Where base64 adds approximately 1/3, base85 only adds about 1/4. Of course there's a tradeoff. The Base85 alphabet includes characters that might not be as friendly as the base64 alphabet. While it's still only printable characters, the Ascii85 specification contains quotes (' and ") which needs escaping in many programming languages, and the ZeroMQ specification contains < and > which need escaping in most (all?) SGML languages.

IPv6 encoding should only be used for encoding IPv6 addresses. When using IPv6, input for encoding must always be 16 bytes, and input for decoding must always be 20 bytes.

ZeroMQ's version (z85) require according to the specification) string input to be divisible by 5, and binary input to be divisible by 4.

Supported encoding specifications


npm install base85



var base85 = require('base85');

var z85 = base85.encode('Hello, world!!!!');
console.log(z85); // nm=QNz.92Pz/PV8aT50L


var base85 = require('base85');

var decoded = base85.decode('vqG:5Cw?IqayPd#az#9uAbn%daz>L5wPF#evpK6}vix96y?$k6z*rGH');
console.log(decoded.toString('utf8')); // all work and no play makes jack a dull boy!!

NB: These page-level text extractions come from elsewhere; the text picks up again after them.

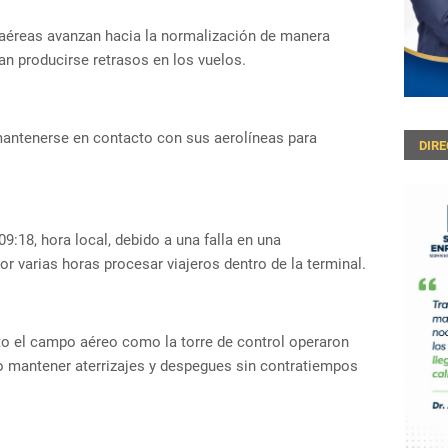
aéreas avanzan hacia la normalización de manera
an producirse retrasos en los vuelos.
mantenerse en contacto con sus aerolíneas para
DIR
09:18, hora local, debido a una falla en una
or varias horas procesar viajeros dentro de la terminal.
o el campo aéreo como la torre de control operaron
o mantener aterrizajes y despegues sin contratiempos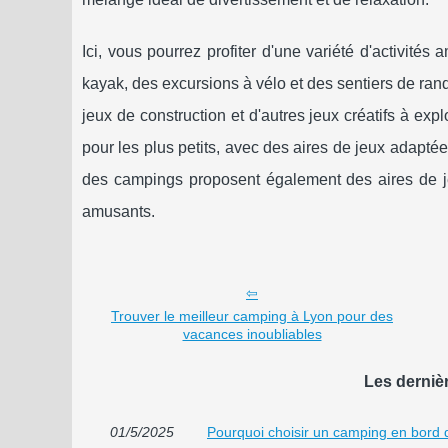
Ici, vous pourrez profiter d'une variété d'activité
kayak, des excursions à vélo et des sentiers de ran
jeux de construction et d'autres jeux créatifs à ex
pour les plus petits, avec des aires de jeux adapté
des campings proposent également des aires de j
amusants.
Trouver le meilleur camping à Lyon pour des
vacances inoubliables
Les derniè
01/5/2025
Pourquoi choisir un camping en bord de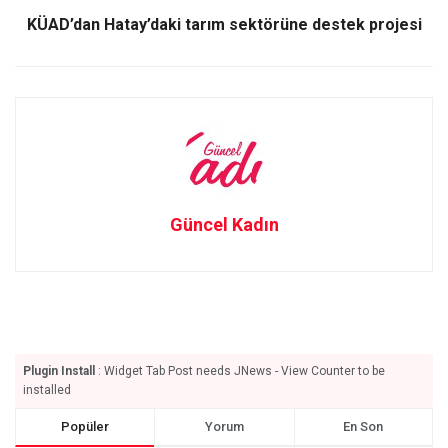
k
n
KÜAD’dan Hatay’daki tarım sektörüne destek projesi
Güncel Kadın
Plugin Install
: Widget Tab Post needs JNews - View Counter to be
installed
Popüler
Yorum
En Son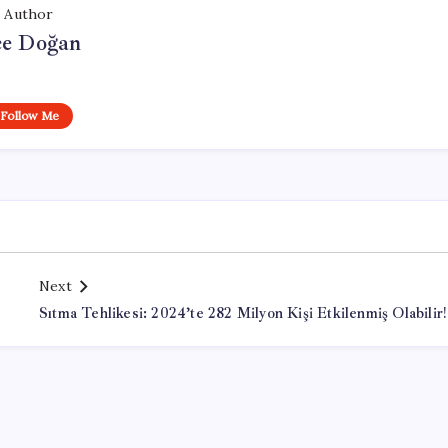
Author
e Doğan
Follow Me
Next
Sıtma Tehlikesi: 2024’te 282 Milyon Kişi Etkilenmiş Olabilir!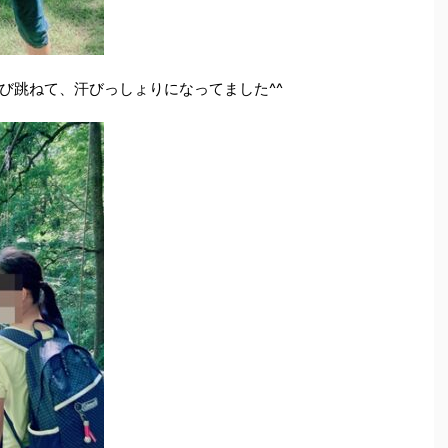
び跳ねて、汗びっしょりになってました^^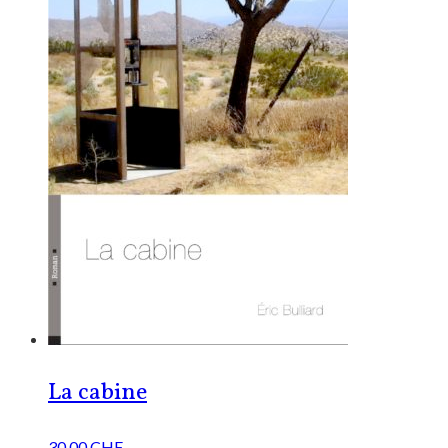
La cabine
30.00
CHF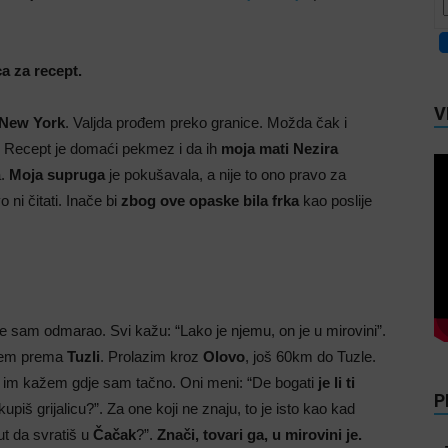
a za recept.
V
New York
. Valjda prođem preko granice. Možda čak i
. Recept je domaći pekmez i da ih
moja mati Nezira
a.
Moja supruga
je pokušavala, a nije to ono pravo za
ni čitati. Inače bi
zbog ove opaske bila frka
kao poslije
e sam odmarao. Svi kažu: “Lako je njemu, on je u mirovini”.
dem prema
Tuzli
. Prolazim kroz
Olovo
, još 60km do Tuzle.
Ja im kažem gdje sam tačno. Oni meni: “De bogati
je li ti
P
upiš grijalicu?”. Za one koji ne znaju, to je isto kao kad
ut da svratiš u
Čačak
?”.
Znači, tovari ga, u mirovini je.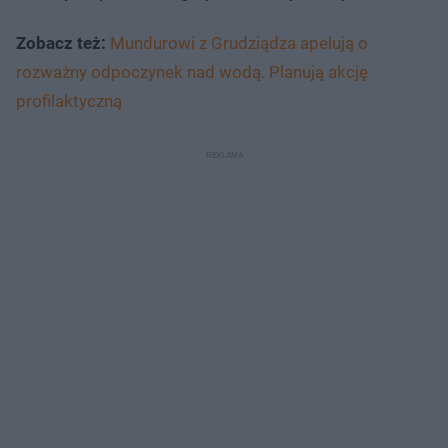
Zobacz też:
Mundurowi z Grudziądza apelują o
rozważny odpoczynek nad wodą. Planują akcję
profilaktyczną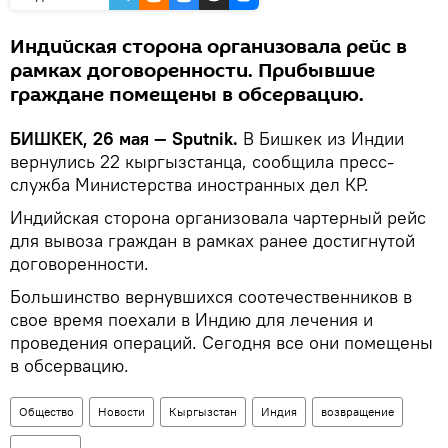
Индийская сторона организовала рейс в
рамках договоренности. Прибывшие
граждане помещены в обсервацию.
БИШКЕК, 26 мая — Sputnik.
В Бишкек из Индии
вернулись 22 кыргызстанца, сообщила пресс-
служба Министерства иностранных дел КР.
Индийская сторона организовала чартерный рейс
для вывоза граждан в рамках ранее достигнутой
договоренности.
Большинство вернувшихся соотечественников в
свое время поехали в Индию для лечения и
проведения операций. Сегодня все они помещены
в обсервацию.
Общество
Новости
Кыргызстан
Индия
возвращение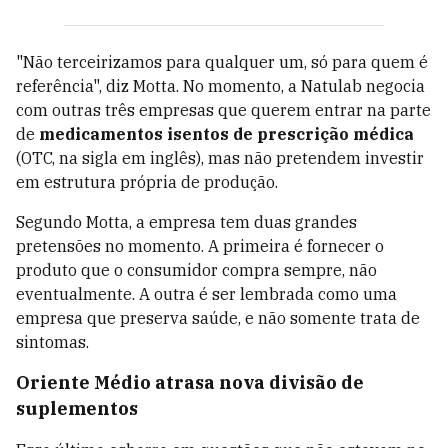
"Não terceirizamos para qualquer um, só para quem é
referência", diz Motta. No momento, a Natulab negocia
com outras três empresas que querem entrar na parte
de
medicamentos isentos de prescrição médica
(OTC, na sigla em inglês), mas não pretendem investir
em estrutura própria de produção.
Segundo Motta, a empresa tem duas grandes
pretensões no momento. A primeira é fornecer o
produto que o consumidor compra sempre, não
eventualmente. A outra é ser lembrada como uma
empresa que preserva saúde, e não somente trata de
sintomas.
Oriente Médio atrasa nova divisão de
suplementos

IPv6 (RFC1924), can take any correctly formatted IPv6 address:

var base85 = require('base85');

var ipv6 = base85.encode('2001:db8:100:f101::1', 'ipv6');
console.log(ipv6); // 9R}vSQZ1W=8fRv3*HAqn

var decoded = base85.decode('9R}vSQZ1W=8fRv3*HAqn', 'ipv6');
console.log(decoded); // 2001:db8:100:f101::1


encode(data [, encoding])

Encodes the specified data. If encoding is ascii85, the encoded data will be prepended with <~ and appended with ~>.

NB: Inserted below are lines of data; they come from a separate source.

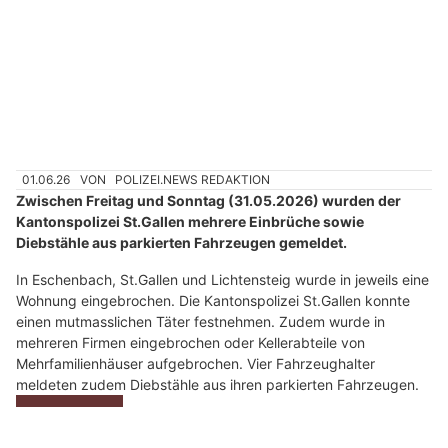
D
a
n
n
w
ä
h
01.06.26
VON
POLIZEI.NEWS REDAKTION
l
Zwischen Freitag und Sonntag (31.05.2026) wurden der
e
Kantonspolizei St.Gallen mehrere Einbrüche sowie
n
Diebstähle aus parkierten Fahrzeugen gemeldet.
S
i
In Eschenbach, St.Gallen und Lichtensteig wurde in jeweils eine
Wohnung eingebrochen. Die Kantonspolizei St.Gallen konnte
e
einen mutmasslichen Täter festnehmen. Zudem wurde in
b
mehreren Firmen eingebrochen oder Kellerabteile von
i
Mehrfamilienhäuser aufgebrochen. Vier Fahrzeughalter
t
meldeten zudem Diebstähle aus ihren parkierten Fahrzeugen.
t
Weiterlesen
e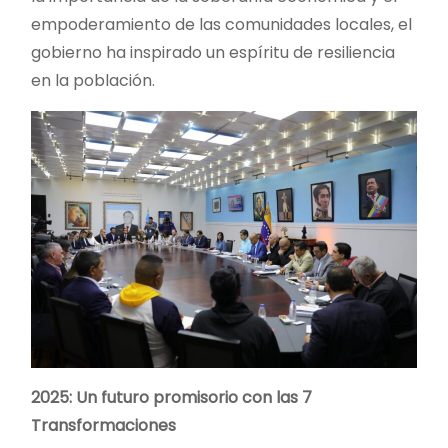
empoderamiento de las comunidades locales, el
gobierno ha inspirado un espíritu de resiliencia
en la población.
2025: Un futuro promisorio con las 7
Transformaciones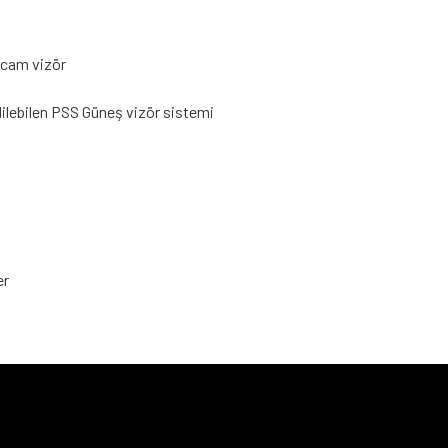
n cam vizör
lebilen PSS Güneş vizör sistemi
er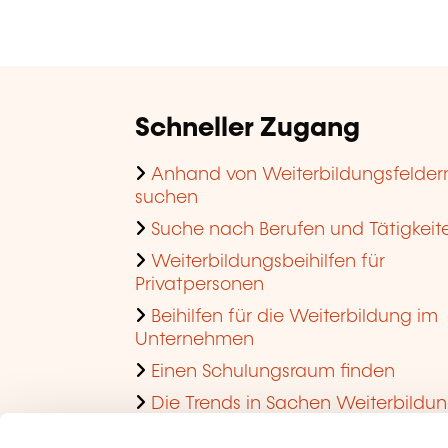
Schneller Zugang
Anhand von Weiterbildungsfelder
suchen
Suche nach Berufen und Tätigkeit
Weiterbildungsbeihilfen für
Privatpersonen
Beihilfen für die Weiterbildung im
Unternehmen
Einen Schulungsraum finden
Die Trends in Sachen Weiterbildu
im Unternehmen ansehen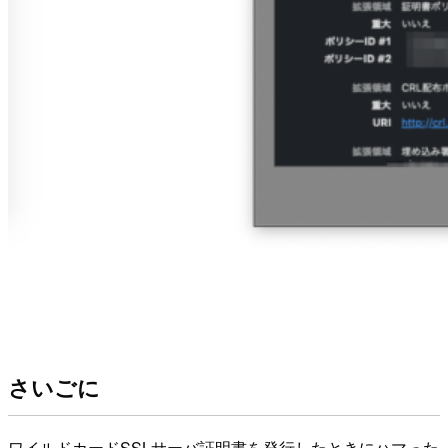
さいごに
ワイルドカードSSLサーバ証明書を発行したときにハマった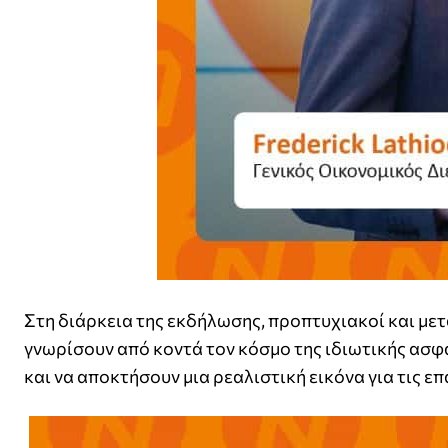
Στη διάρκεια της εκδήλωσης, προπτυχιακοί και μετ
γνωρίσουν από κοντά τον κόσμο της ιδιωτικής ασφά
και να αποκτήσουν μια ρεαλιστική εικόνα για τις 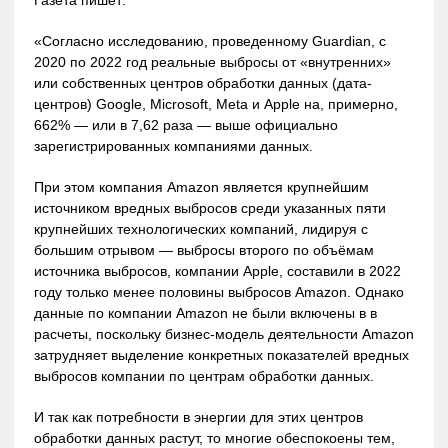
«Согласно исследованию, проведенному Guardian, с
2020 по 2022 год реальные выбросы от «внутренних»
или собственных центров обработки данных (дата-
центров) Google, Microsoft, Meta и Apple на, примерно,
662% — или в 7,62 раза — выше официально
зарегистрированных компаниями данных.
При этом компания Amazon является крупнейшим
источником вредных выбросов среди указанных пяти
крупнейших технологических компаний, лидируя с
большим отрывом — выбросы второго по объёмам
источника выбросов, компании Apple, составили в 2022
году только менее половины выбросов Amazon. Однако
данные по компании Amazon не были включены в в
расчеты, поскольку бизнес-модель деятельности Amazon
затрудняет выделение конкретных показателей вредных
выбросов компании по центрам обработки данных.
И так как потребности в энергии для этих центров
обработки данных растут, то многие обеспокоены тем,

The data to encode, may be a String or a Buffer.


Which specification to use when encoding data. Valid values are: ascii85, z85 or ipv6. Default is z85.

For ipv6, if data is a buffer, it is expected to be the binary representation of an IPv6 address (16 bytes). It cannot be a textual representation. If it is a string, it can be on any valid IPv6 form (e.g. ::1 or 1080:0:0:0:8:800:200c:417a, parsing is done using ip-address).

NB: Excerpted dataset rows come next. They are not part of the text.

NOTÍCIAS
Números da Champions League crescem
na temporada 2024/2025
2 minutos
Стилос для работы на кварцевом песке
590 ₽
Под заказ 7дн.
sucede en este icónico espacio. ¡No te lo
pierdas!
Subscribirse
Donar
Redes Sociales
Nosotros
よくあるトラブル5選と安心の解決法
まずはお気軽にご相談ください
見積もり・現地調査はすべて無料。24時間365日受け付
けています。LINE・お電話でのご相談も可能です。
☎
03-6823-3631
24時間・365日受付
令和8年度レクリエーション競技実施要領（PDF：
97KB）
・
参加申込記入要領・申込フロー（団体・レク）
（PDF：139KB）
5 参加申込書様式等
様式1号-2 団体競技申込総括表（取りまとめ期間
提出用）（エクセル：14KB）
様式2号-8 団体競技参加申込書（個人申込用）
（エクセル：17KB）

A String with the encoded data.

decode(data [, encoding])

Decodes the specified data. If encoding is ascii85, the data is expected to start with <~ and and end with ~>. No checks are actually made for this, but output will be unexpected if this is not the case. If encoding is ipv6, the length of data must be exactly 20 bytes. ipv6 encoding cannot be used with arbitrary data.

A buffer is always returned as data may not be representable in a string. If you know it is, you can easily convert it to a string using the Buffer.toString() utility.


The data to decode. May be a String or a Buffer. If ascii85, it is expected to be enclosed in <~ and ~>.


Which specification data is encoded with. Valid values are: ascii85, z85 or ipv6. Default is z85.


A Buffer With the decoded data, or boolean false if the buffer could not be decoded. When testing if the result succeeded, always use operators with 3 characters ('===' or '!==').

Which specification to use?

ZeroMQ appears to be a better specification for most applications. It doesn't include quotes in its alphabet which makes it useful in many quoted languages (such as C, C++, JavaScript, Java, Python, Perl, Ruby... the list goes on). Neither does it add the 4 extra enclosing bytes Ascii85 does. There may, however, be some problems using it in SGML and its derivatives since both less-than < and greater-than > are part of the alphabet. But then again, Ascii85 has that as well.

Ascii85 appears to be the most used of the base85 specifications however. As for why completely eludes me. This may very well be the only reason to pick Ascii85.

If you control both decoding and encoding side, use ZeroMQ.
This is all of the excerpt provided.